Task to carry out:
Look through the lines below, find those with the word "lien", and copy them.

(Dataset entries)
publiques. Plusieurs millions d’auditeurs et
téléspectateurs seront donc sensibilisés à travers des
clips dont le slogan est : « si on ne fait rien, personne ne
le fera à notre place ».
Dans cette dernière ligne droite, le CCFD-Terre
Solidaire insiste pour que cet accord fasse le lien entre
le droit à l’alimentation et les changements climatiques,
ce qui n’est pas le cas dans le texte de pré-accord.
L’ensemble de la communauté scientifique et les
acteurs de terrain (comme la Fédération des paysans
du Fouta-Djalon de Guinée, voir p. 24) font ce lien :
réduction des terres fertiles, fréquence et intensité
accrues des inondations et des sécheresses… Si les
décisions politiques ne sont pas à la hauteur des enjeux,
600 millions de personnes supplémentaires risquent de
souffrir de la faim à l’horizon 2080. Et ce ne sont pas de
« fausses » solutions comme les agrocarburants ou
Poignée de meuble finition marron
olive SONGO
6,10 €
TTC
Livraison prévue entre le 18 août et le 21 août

...

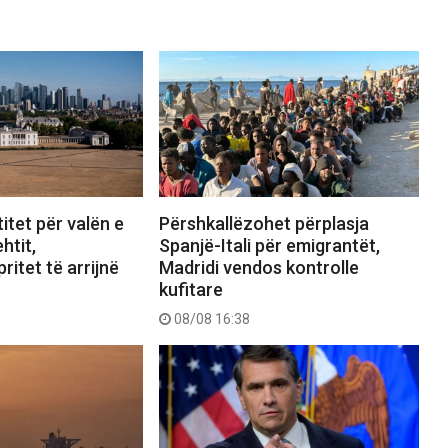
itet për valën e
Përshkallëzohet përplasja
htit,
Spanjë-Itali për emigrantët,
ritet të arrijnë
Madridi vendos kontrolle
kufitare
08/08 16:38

Answer to this problem:
Solidaire insiste pour que cet accord fasse le lien entre
du Fouta-Djalon de Guinée, voir p. 24) font ce lien :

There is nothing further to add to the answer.